__Problem requirements__:
Reply only with how many lines in these entries hold the string "scrollbar".
== Extracted records ==
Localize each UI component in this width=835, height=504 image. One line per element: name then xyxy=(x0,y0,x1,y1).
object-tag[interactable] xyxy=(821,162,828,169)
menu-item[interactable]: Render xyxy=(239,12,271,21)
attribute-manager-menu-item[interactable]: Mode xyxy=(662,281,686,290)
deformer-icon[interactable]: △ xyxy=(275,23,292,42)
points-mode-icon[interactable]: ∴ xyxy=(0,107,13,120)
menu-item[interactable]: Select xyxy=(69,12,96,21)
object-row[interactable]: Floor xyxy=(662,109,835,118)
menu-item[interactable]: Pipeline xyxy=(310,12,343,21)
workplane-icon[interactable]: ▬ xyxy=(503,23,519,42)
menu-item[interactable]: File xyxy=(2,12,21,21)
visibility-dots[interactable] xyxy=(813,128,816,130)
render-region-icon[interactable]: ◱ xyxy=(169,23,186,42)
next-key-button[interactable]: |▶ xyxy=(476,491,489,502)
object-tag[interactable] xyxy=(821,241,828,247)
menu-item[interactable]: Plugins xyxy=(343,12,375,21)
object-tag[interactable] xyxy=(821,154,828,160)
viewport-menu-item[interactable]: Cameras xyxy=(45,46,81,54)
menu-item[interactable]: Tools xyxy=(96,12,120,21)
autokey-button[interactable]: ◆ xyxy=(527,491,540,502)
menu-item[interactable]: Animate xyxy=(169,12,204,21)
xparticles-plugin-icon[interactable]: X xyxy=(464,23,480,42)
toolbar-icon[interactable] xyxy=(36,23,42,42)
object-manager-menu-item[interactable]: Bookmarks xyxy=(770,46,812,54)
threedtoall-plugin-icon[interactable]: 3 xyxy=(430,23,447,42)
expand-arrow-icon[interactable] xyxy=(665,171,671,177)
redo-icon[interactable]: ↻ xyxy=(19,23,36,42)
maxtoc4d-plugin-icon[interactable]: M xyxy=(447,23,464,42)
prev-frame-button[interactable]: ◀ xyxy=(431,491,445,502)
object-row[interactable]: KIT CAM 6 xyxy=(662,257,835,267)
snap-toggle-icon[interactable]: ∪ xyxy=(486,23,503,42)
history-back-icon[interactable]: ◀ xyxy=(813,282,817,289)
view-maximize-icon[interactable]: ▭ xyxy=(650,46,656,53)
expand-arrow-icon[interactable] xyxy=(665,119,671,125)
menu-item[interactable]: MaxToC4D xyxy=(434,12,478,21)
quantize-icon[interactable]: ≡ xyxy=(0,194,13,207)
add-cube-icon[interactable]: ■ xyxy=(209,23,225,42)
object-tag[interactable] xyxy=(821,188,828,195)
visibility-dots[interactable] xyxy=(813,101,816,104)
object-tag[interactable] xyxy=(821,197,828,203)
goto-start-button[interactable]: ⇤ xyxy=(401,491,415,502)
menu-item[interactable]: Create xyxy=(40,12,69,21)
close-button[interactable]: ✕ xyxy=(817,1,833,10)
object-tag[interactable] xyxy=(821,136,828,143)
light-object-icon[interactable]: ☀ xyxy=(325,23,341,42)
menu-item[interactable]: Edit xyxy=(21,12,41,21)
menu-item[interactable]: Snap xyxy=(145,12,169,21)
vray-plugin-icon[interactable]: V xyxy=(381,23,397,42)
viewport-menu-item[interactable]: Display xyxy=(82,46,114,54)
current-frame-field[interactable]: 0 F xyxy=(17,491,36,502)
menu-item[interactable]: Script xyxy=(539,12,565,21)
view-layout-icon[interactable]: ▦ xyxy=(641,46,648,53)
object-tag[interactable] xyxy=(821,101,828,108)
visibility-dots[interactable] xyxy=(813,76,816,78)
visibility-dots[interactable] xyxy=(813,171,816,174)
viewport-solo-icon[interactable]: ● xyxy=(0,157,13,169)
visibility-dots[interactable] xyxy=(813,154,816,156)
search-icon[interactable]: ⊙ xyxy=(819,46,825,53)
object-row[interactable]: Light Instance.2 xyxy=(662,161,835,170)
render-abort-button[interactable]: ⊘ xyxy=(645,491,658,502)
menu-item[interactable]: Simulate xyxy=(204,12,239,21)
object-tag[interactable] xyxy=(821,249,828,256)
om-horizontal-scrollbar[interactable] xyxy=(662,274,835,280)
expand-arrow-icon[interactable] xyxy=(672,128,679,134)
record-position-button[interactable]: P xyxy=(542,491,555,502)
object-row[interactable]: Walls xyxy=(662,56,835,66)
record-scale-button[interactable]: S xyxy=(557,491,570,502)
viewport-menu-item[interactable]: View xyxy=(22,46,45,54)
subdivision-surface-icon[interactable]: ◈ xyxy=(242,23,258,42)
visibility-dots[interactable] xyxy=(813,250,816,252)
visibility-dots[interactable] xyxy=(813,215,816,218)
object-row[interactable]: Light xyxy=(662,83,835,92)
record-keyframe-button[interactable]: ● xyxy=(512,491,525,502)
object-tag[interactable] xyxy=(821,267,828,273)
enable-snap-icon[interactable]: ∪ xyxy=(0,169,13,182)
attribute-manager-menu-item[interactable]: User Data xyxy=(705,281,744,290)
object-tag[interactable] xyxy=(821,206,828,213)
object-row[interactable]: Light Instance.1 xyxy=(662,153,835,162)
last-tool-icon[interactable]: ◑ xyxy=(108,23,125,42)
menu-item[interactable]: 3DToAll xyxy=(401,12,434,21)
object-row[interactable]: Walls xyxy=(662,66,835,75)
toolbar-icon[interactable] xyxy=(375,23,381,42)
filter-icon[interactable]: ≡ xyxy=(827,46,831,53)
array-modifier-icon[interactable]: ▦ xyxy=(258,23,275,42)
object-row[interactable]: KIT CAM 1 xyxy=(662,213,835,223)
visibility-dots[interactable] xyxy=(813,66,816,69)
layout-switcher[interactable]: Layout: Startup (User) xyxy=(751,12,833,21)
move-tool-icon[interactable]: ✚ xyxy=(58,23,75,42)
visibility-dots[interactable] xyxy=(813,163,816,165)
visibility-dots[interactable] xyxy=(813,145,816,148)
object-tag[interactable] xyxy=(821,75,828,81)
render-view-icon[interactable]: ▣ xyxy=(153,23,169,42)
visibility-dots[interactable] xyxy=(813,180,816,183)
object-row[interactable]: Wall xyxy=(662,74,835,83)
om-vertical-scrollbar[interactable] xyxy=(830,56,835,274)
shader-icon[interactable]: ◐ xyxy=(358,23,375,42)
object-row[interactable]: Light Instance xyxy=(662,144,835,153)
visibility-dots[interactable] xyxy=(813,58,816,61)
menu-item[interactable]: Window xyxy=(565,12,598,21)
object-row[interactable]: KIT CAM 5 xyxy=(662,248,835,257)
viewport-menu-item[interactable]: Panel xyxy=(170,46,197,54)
===
__Solved exercise__:
2